三河の戦馬鹿に影響されては困る。なにか考えねばならぬか。
side・織田信広
久方ぶりに尾張に戻ったが、尾張も父上も変わられたな。本当に変わった。
先日までは大和守家が治めていた清洲でさえ、領民の表情は明るい。父上は戦をせずに国を獲ることを始めたらしい。
そういえば三郎をうつけと囁く声が聞こえなくなったな。
三郎は織田弾正忠家を継ぐには相応しくない。あのようなみっともない格好でと、オレにまで囁く者が以前はおったのだがな。

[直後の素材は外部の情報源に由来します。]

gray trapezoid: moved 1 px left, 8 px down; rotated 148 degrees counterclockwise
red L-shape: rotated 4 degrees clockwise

肝心の服装はあまり変わっておらぬらしいが、流行り病で追放された領民を那古野に受け入れ粥と薬を与えたと評判だ。しかも三郎自身も病人の世話をしておったらしい。
元々那古野の領民に三郎の評判は悪くはなかった。
騒いでいたのは家中の者ばかり。それが掌を返したように変わったか。
原因は久遠一馬。南蛮船を複数持つ商人を、召し抱えたことだろうな。
ワシは三郎がうつけには思えなかったが、それでも理解もできなかったのが事実だ。あまり人に自分の考えを伝えるのが、得意ではないのだろう。
「殿。尾張は凄いですな」
今回、オレは三河の国人を何人か連れてきた。父上と織田弾正忠家の力を三河者に見せるのが狙いだ。

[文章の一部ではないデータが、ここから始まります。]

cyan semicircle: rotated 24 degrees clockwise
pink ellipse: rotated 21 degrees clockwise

効果は言うまでもないだろう。金色に輝く透き通る酒に三河では見たこともない料理の数々。松平宗家と織田の力の差を理解したであろう。
内心では三河の所領と比較して、惨めな思いをしてる者もおるかもしれぬが、全ては己の責任だ。
「当分岡崎は攻めぬようだ。まずは矢作川の西側を安定させねばならん」
「宗家が邪魔ですかな?」
「そこまでは言わんが、こちらが下しても言うことは聞くまい。岡崎の者は今川でも織田でも変わらん。最終的には松平宗家による三河統一が目的なのだからな」
父上は松平宗家のことなど眼中にない。いかにして今川と対峙するかということを考えておられるようだ。

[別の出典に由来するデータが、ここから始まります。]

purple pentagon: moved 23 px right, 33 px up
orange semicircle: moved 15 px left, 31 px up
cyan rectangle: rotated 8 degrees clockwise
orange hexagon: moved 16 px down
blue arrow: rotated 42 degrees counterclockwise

今川も同じであろうな。 広忠が少し哀れに思えてくる。
ああ。戻る前に三郎と久遠殿には、改めて礼に行かねばならぬな。流行り病の際には奥方を三河まで寄越してくれたのだ。こちらから出向かねば。
あの兵糧と奥方の治療で、どれほど統治が楽になったかわからん。
賦役で飯を食わせ病人は治療する。それだけで領民は協力的になったし、国人たちも少しは言うことを聞くようになったのだからな。